Left unsaid by both officials is what this future U.S.-China “competition” will look like, and what will prevent it from turning violent.
Both sides would incur massive losses in blood and treasure if their rivalry intensifies untempered by any sense of shared interests, and leads to war. Ditto the rest of the world.
Deutsche Welle brings this report, U.S. lawmakers vow 'rock solid' commitment to Taiwan 11/27/2021:
Note in this video that the DW interviewer comments that China has "sent in more than 150 warplanes into Taiwanese air space," with no mention of the crucial difference between Taiwan's "offshore" Air Defense Identification Zone (ADIZ) and Taiwan's sovereign airspace. Reporting on this without noting that distinction is not only lazy but irresponsible, because war hawks and defense contractor lobbyists are using a very deceptive talking point here for purposes that hardly limited to legitimate national security concerns.
After nearly a year of Biden's New Cold War policy against China, the more convinced I am that it is just a continuing of the same great-power arrogance and triumphalism that has plagued the US since the Second World War and especially since 1989.
And on this, he so far has accomplished the bipartisanship he promoted as one of his most important political assets during the 2020 Presidential campaign. Yukon Huang of the Carnegie Asia Program sketches the (bipartisan) background of the current policy this way (The U.S.-China Trade War Has Become a Cold War Carnegie Endowment 09/16/2021):
What began as a trade war over China’s unfair economic policies has now evolved into a so-called cold war propelled by differing ideologies. U.S.-China bilateral relations took a nosedive in 2018 when then U.S. president Donald Trump’s obsession with trade deficits led him to impose punitive tariffs on China. The tariffs were followed by restrictions on both China’s access to high-tech U.S. products and foreign investments involving security concerns and by allegations of unfair Chinese commercial practices.The hope that the EU countries can establish some kind of offsetting policy to that of the US on China looks like a long shot, when we think about how sadly and scandalously the EU just allowed Belarusian dictator Alexander Lukachenko to send them into a panic with a few thousand refugees on the borders of Poland, Latvia, and Lithuania.

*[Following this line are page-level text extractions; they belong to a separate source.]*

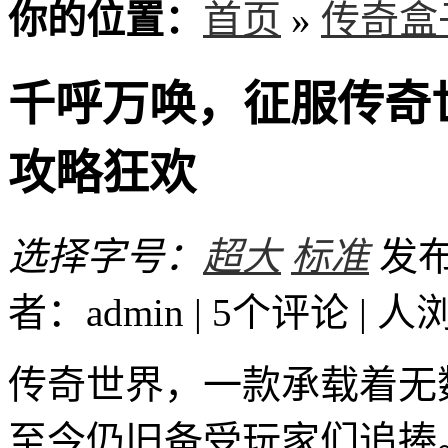
你的位置：
首页
»
传奇盒
千呼万唤，征服传奇
攻略狂欢
选择字号：
超大
标准
发布时
者：admin | 5个评论 |
人
传奇世界，一款承载着无
至今仍旧备受玩家们追捧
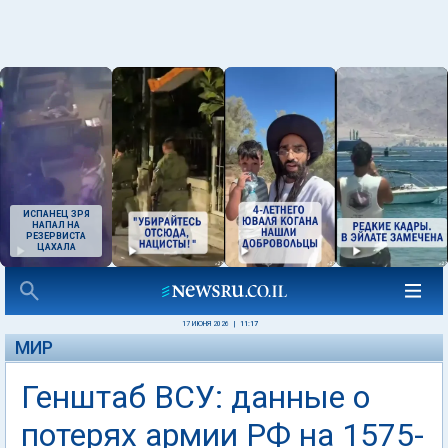
ИСПАНЕЦ ЗРЯ
НАПАЛ НА
РЕЗЕРВИСТА
ЦАХАЛА
17 ИЮНЯ 2026
|
11:17
МИР
Генштаб ВСУ: данные о
потерях армии РФ на 1575-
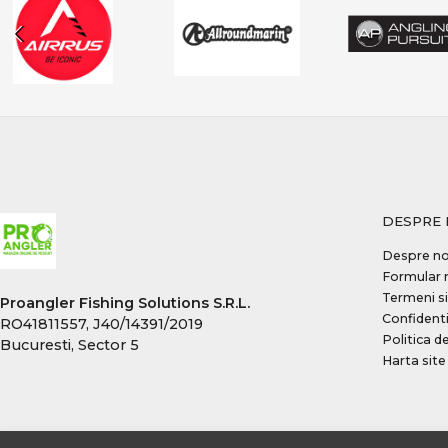
Greys
Guru
Haldorado
Hayabusa
Herakles
iBite
ICC
Jaxon
DESPRE 
JRC
Despre no
K-Karp
Formular 
Termeni si
Kamasaki
Proangler Fishing Solutions S.R.L.
Confidenti
RO41811557, J40/14391/2019
Konger
Politica d
Bucuresti, Sector 5
KOOS
Harta site
Korda
Kryston
Lineaeffe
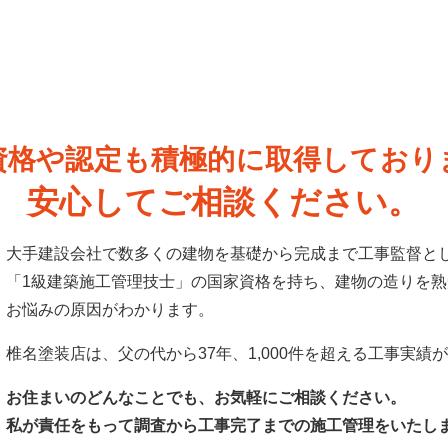
資格や認定も積極的に
取得しており
安心してご相談ください。
大手建設会社で数多くの建物を基礎から完成まで工事監督と
「1級建築施工管理技士」の国家資格を持ち、建物の造りを
お悩みの原因がわかります。
椎名塗装店は、父の代から37年、1,000件を超える工事実績
お住まいのどんなことでも、お気軽にご相談ください。
私が責任をもって調査から工事完了までの施工管理をいたし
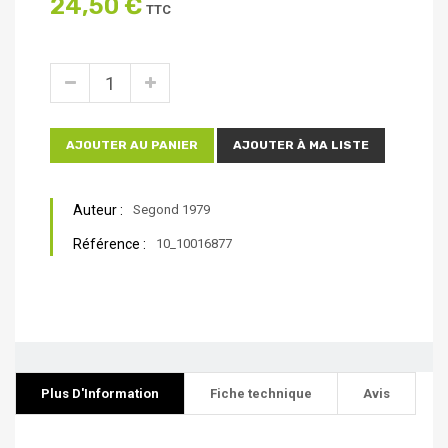
24,50 €
TTC
AJOUTER AU PANIER
AJOUTER À MA LISTE
Auteur :
Segond 1979
Référence :
10_10016877
Plus D'Information
Fiche technique
Avis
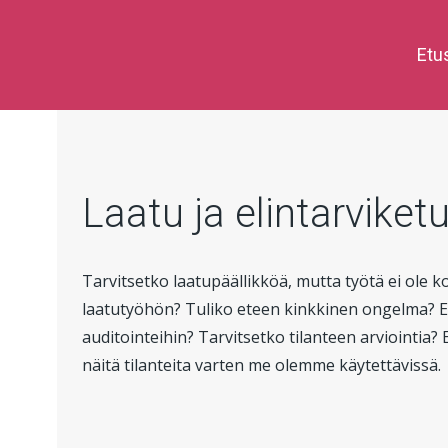
Etu
Laatu ja elintarviket
Tarvitsetko laatupäällikköä, mutta työtä ei ole 
laatutyöhön? Tuliko eteen kinkkinen ongelma? Eik
auditointeihin? Tarvitsetko tilanteen arviointia? E
näitä tilanteita varten me olemme käytettävissä.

Despite pleas from the U.S. business community to ease tensions, U.S. President Joe Biden so far has amplified his predecessor’s policies by strengthening anti-China alliances and implementing additional sanctions. Biden now characterizes the U.S.-China conflict as “a battle between the utility of democracies in the twenty-first century and autocracies.” Putin's Russia and the 'New Cold War'-Interpreting Myth and Reality 2008 But the logic underpinning the U.S. trade war was flawed, and the more recent, politically driven restrictions are counterproductive given the damaging long-term economic consequences for both sides. Nonetheless, there have been few signs to date that Biden is likely to change course. In the meantime, then, Europeans may be in a better position for productive give-and-take discussions with China on economic policymaking. [my emphasis]

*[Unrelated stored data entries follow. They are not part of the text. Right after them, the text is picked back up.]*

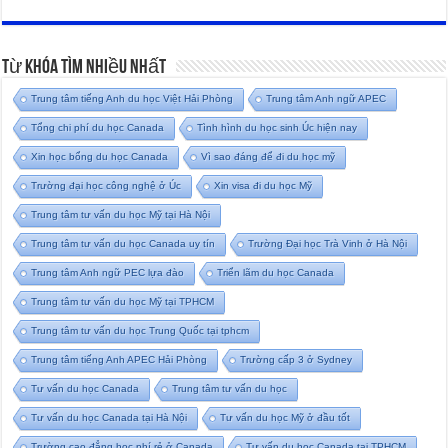
Từ Khóa Tìm Nhiều Nhất
Trung tâm tiếng Anh du học Việt Hải Phòng
Trung tâm Anh ngữ APEC
Tổng chi phí du học Canada
Tình hình du học sinh Úc hiện nay
Xin học bổng du học Canada
Vì sao đáng để đi du học mỹ
Trường đại học công nghệ ở Úc
Xin visa đi du học Mỹ
Trung tâm tư vấn du học Mỹ tại Hà Nội
Trung tâm tư vấn du học Canada uy tín
Trường Đại học Trà Vinh ở Hà Nội
Trung tâm Anh ngữ PEC lựa đào
Triển lãm du học Canada
Trung tâm tư vấn du học Mỹ tại TPHCM
Trung tâm tư vấn du học Trung Quốc tại tphcm
Trung tâm tiếng Anh APEC Hải Phòng
Trường cấp 3 ở Sydney
Tư vấn du học Canada
Trung tâm tư vấn du học
Tư vấn du học Canada tại Hà Nội
Tư vấn du học Mỹ ở đầu tốt
Trường cao đẳng học phí rẻ ở Canada
Tư vấn du học Canada tại TPHCM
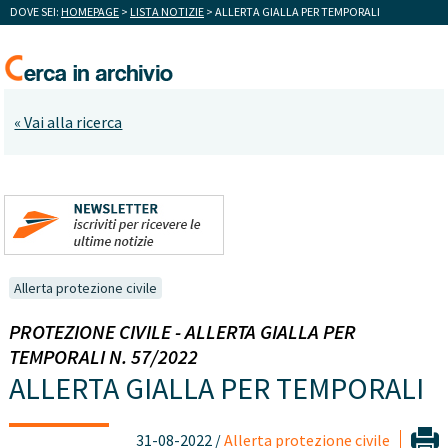
DOVE SEI:
HOMEPAGE
>
LISTA NOTIZIE
> ALLERTA GIALLA PER TEMPORALI
« Vai alla ricerca
Allerta protezione civile
PROTEZIONE CIVILE - ALLERTA GIALLA PER
TEMPORALI N. 57/2022
ALLERTA GIALLA PER TEMPORALI
31-08-2022 /
Allerta protezione civile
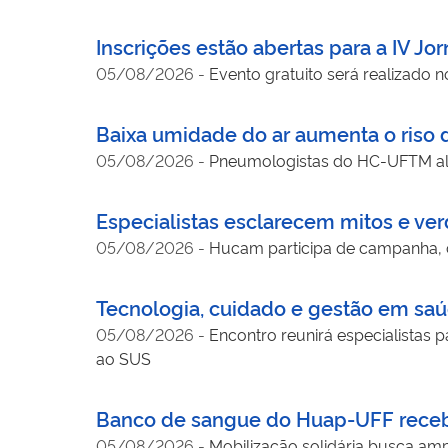
Inscrições estão abertas para a IV Jo
05/08/2026
-
Evento gratuito será realizado n
Baixa umidade do ar aumenta o riso 
05/08/2026
-
Pneumologistas do HC-UFTM al
Especialistas esclarecem mitos e v
05/08/2026
-
Hucam participa de campanha, 
Tecnologia, cuidado e gestão em sa
05/08/2026
-
Encontro reunirá especialistas 
ao SUS
Banco de sangue do Huap-UFF recebe 
05/08/2026
-
Mobilização solidária busca amp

It's worth remembering that not so long ago, entrepreneurs of war were promoting the "New Cold War" - but with Russia.
The original Cold War of roughly 1947-1989 wound up spilling a lot of blood and came perilously close to a nuclear apocalypse at least a couple of time. But patriotic providers of the weapons of war made lots of money on it, so the nostalgia for a New Cold War is understandable. See, for instance, David Galbreath's review, Putin's Russia and the 'New Cold War': Interpreting Myth and Reality Europe-Asia Studies 60:9 Nov 2008. Note: In 2008, rising world oil prices were providing a substantial boost to petrostates including Russia. And this was years before the events that culminated in Russia's annexation of Crimea in 2014.
Now we're on to a New Cold War with China. Since Russia and China have a generally good relationship at the moment, it can't be too long before enthusiasts are talking about the new "Sino-Soviet bloc", right?